Aver avuto l’opportunità e onore di essere stato invitato a partecipare all’evento è stato un momento importante per capire come la nostra malattia si evolve e noi possiamo, dobbiamo gestirla. Lo studio ha fatto una fotografa e rilasciato i numeri della “zona grigia” nel trattamento del diabete, un fenomeno che non viene computato e rilevato nella casistica analizzata dai dati ministeriali, regionali, e che si basano esclusivamente sulle schede di dimissione ospedaliera o sui dati ambulatoriali. Casi di ipoglicemia che accedono al pronto soccorso e qui vengono trattati senza necessità di ricovero e non rientrano perciò nelle statistiche ufficiali: una grave lacuna da colmare.
L’ipoglicemia è una condizione di forte impatto clinico ed emotivo nella vita delle persone con diabete, ma anche di forte impatto organizzativo ed economico per il Servizio sanitario nazionale. Basta pensare, come riportato dai dati nella Regione Emilia-Romagna è emerso che il costo, per difetto, di un giorno d’ipoglicemia si attesta sui 1710 euro a persona e la popolazione diabetica emiliana è per il 95% di tipo 2 e solo il 5% tipo 1, per snocciolare qualche cifra.

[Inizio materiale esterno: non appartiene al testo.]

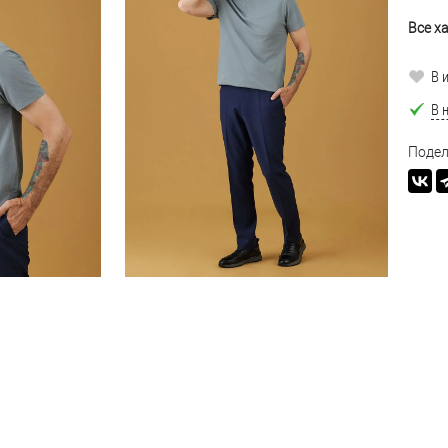
Все х
В 
В 
Подел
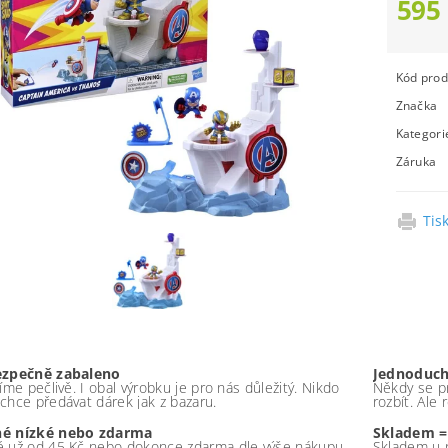
595
Kód prod
Značka
Kategori
Záruka
Tis
ezpečně zabaleno
Jednoduch
íme pečlivě. I obal výrobku je pro nás důležitý. Nikdo
Někdy se pr
chce předávat dárek jak z bazaru.
rozbít. Ale
é nízké nebo zdarma
Skladem =
 už od 45 Kč nebo dokonce zdarma dle výše nákupu -
Skladem u 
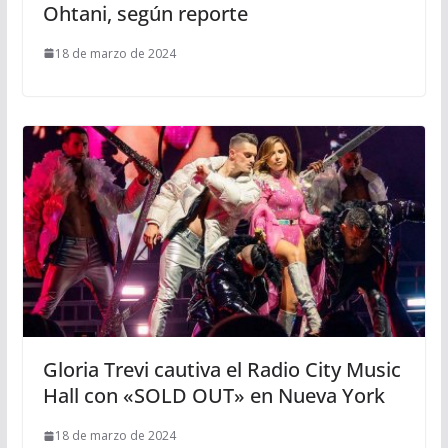
Ohtani, según reporte
18 de marzo de 2024
Gloria Trevi cautiva el Radio City Music
Hall con «SOLD OUT» en Nueva York
18 de marzo de 2024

Ma al di là della ubicazione geografica quando si parla di diabete e annessi, connessi, sappiamo gioco forza che si tratta di una popolazione in prevalenza costituita da malati fragili, cioè anziani con un’età superiore ai 65 anni, affetti da comorbilità che si sommano al diabete, con la conseguenza di un quadro clinico particolarmente complesso. Sono quindi pazienti particolarmente impegnativi per il Servizio sanitario nazionale, sia dal punto di vista clinico che economico e a cui va riservata un’attenzione specifica e sempre più mirata da parte dell’organizzazione sanitaria.

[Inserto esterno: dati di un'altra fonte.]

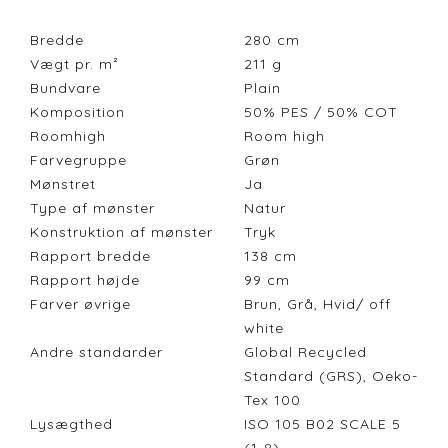
Bredde
280
cm
Vægt pr. m²
211
g
Bundvare
Plain
Komposition
50% PES / 50% COT
Roomhigh
Room high
Farvegruppe
Grøn
Mønstret
Ja
Type af mønster
Natur
Konstruktion af mønster
Tryk
Rapport bredde
138
cm
Rapport højde
99
cm
Farver øvrige
Brun, Grå, Hvid/ off
white
Andre standarder
Global Recycled
Standard (GRS), Oeko-
Tex 100
Lysægthed
ISO 105 B02 SCALE 5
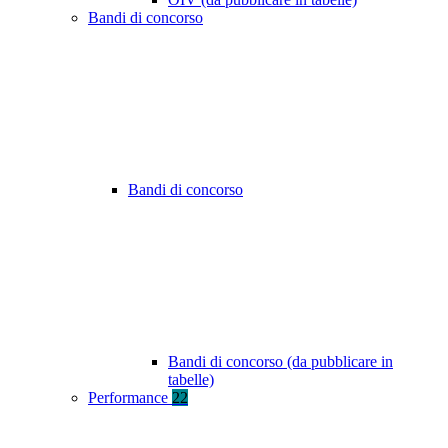
Bandi di concorso
Bandi di concorso
Bandi di concorso (da pubblicare in
tabelle)
Performance
22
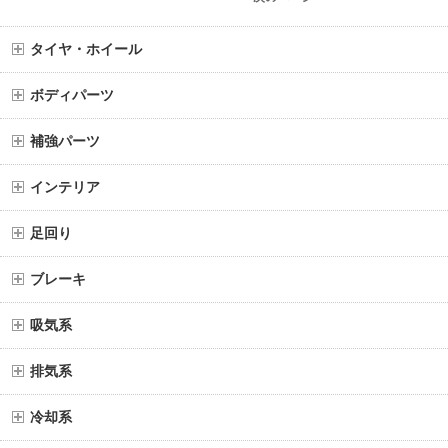
タイヤ・ホイール
ボディパーツ
補強パーツ
インテリア
足回り
ブレーキ
吸気系
排気系
冷却系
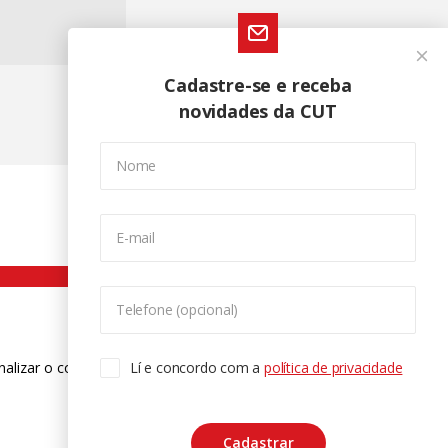
Cadastre-se e receba
novidades da CUT
Nome
E-mail
Telefone (opcional)
nalizar o conteúdo. Para saber mais
Lí e concordo com a
política de privacidade
ase
Cadastrar
CTRL+F2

Ma c’è anche un lato positivo e che emerge proprio dal diabete tipo 1: grazie all’impiego delle nuove insuline basali (Lantus e Determir), come dalla ancor più nuova Tresiba, si conta un abbattimento tra il 20 e 30% delle ipoglicemie registrate, e infine grazie al sistema integrato microinfusore d’insulina con sensore glicemico tale fenomeno è stato abbattuto per l’80% dei casi e con particolare riferimento per le situazione di mancata cognizione e riconoscimento dell’ipo da parte dei diabetici tipo 1che, a seguito di tanti anni di vita e crisi analoghe, hanno perso o ridotto la sensibilità neurologica predittiva del suo arrivo. oltre al dato tecnologico-terapeutico ricordato dal relatore dal dott. Paolo di Bartolo, c’è un altrettanto importante ruolo umano e relazionale giocato dall’educazione del paziente che porta a ridurre uleriormente le ipoglicemie.
Beh concludendo il resoconto posso solo sperare che un incontro simile venga replicato nel corso del tempo in quanto utile alla comunità scientifica, a noi diabetici.